▶ [What to produce] What lines in the listing include "hjälpte"? Return a copy of each.

+++ Stored data +++

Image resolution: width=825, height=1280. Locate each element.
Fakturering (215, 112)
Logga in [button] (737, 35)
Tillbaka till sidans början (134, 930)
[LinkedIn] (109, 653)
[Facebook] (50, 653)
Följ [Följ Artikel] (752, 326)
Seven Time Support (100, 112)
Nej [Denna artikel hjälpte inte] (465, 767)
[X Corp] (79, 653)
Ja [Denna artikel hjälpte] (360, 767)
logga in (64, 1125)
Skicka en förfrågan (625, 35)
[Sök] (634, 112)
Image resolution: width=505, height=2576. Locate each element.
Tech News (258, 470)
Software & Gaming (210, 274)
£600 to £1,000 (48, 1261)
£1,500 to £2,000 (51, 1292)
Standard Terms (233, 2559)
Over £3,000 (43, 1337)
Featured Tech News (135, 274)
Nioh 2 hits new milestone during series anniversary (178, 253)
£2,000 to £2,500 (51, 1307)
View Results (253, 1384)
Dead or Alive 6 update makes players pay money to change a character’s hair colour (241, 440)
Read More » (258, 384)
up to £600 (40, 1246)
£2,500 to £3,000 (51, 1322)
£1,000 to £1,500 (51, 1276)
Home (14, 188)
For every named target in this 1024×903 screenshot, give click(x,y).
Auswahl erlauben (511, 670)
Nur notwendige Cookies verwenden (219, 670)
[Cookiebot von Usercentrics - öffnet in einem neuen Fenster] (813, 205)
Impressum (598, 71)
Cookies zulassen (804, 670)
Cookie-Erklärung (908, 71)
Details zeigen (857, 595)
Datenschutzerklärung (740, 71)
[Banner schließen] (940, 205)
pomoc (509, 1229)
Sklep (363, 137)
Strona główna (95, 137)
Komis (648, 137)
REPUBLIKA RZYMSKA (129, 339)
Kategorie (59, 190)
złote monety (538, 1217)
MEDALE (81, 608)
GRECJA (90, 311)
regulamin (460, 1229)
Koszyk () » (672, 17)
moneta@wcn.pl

+++

▶ [Answer to this task]
Nej [Denna artikel hjälpte inte] (465, 767)
Ja [Denna artikel hjälpte] (360, 767)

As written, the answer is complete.